[[ WORKING DATA, beginning ]]

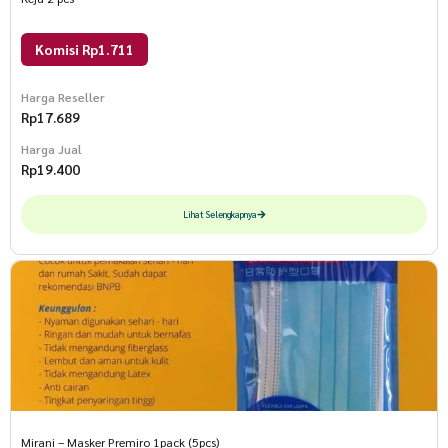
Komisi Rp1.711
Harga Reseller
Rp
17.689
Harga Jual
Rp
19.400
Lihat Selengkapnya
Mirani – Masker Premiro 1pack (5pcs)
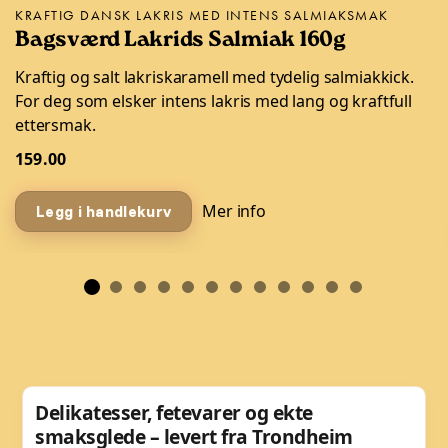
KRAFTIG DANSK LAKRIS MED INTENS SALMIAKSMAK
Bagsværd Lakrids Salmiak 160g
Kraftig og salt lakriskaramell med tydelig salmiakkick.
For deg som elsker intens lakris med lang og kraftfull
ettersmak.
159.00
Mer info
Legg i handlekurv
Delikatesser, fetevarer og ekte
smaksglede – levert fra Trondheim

[[ WORKING DATA, end ]]

Only one thing is wanted here, an exact copy of the lines from the first line above through the line containing "Kraftig og salt", minus any picture.

Komisi Rp1.711
Harga Reseller
Rp
17.689
Harga Jual
Rp
19.400
Lihat Selengkapnya
Mirani – Masker Premiro 1pack (5pcs)
KRAFTIG DANSK LAKRIS MED INTENS SALMIAKSMAK
Bagsværd Lakrids Salmiak 160g
Kraftig og salt lakriskaramell med tydelig salmiakkick.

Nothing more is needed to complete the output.